Given $$f(x)=a_0+a_1\cos x+a_2\cos2x+\cdots+a_n\cos nx$$ where $a_0,a_1,a_2,\cdots,a_n$ are non-zero reals such that $a_n>|a_0|+|a_1|+\cdots+|a_n-1|$ then how many roots of $f(x)=0$ are there in $0\le{x}\le{2\pi}$?
I have tried to check the conditions for lower power equations. For $a_0+a_1\cos x=0$ there are two roots and for $a_0+a_1\cos x+a_2\cos 2x=0$ I am getting four roots. After this I tried to use induction on the equation but could not find any possible way to solve the problem.
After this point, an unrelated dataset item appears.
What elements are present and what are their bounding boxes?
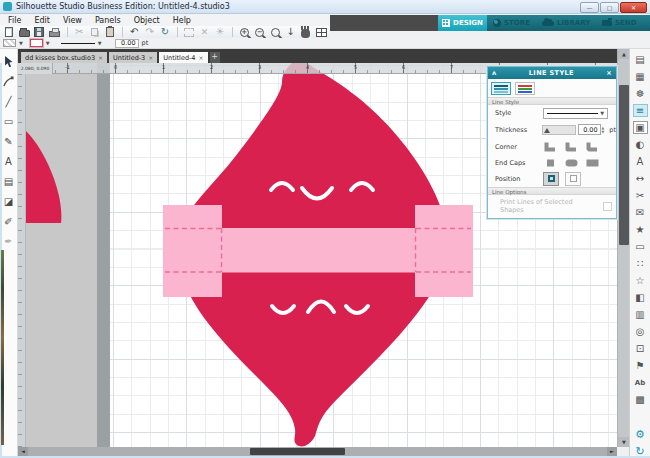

So how can we approach this type of problem?
Roots of the polynomial involving trigonometric function
combinatoricspolynomialstrigonometry
Best Answer
Part 1: $f(x)$ has at least $2n$ roots in $[0,2\pi]$.
Just evaluate $f(x)$ at $x = \frac{k\pi}{n}$ for $k=0,\ldots,2n.$ Then $$ f\left(\frac{k\pi}{n}\right) = \sum_{m=0}^{n-1} a_m\cos\left(\frac{km\pi}{n}\right) + a_n\cos\left(k\pi\right) = \sum_{m=0}^{n-1} a_m\cos\left(\frac{km\pi}{n}\right) + a_n (-1)^k $$ Because of $a_n > \sum_{m=0}^{n-1}|a_m|,$ the sign of $f(k\pi/n)$ is determined by $(-1)^k.$ This means that the sign of $f(x)$ changes at least $2n$ times between $0$ and $2\pi,$ which in turn means that there must be at least $2n$ roots.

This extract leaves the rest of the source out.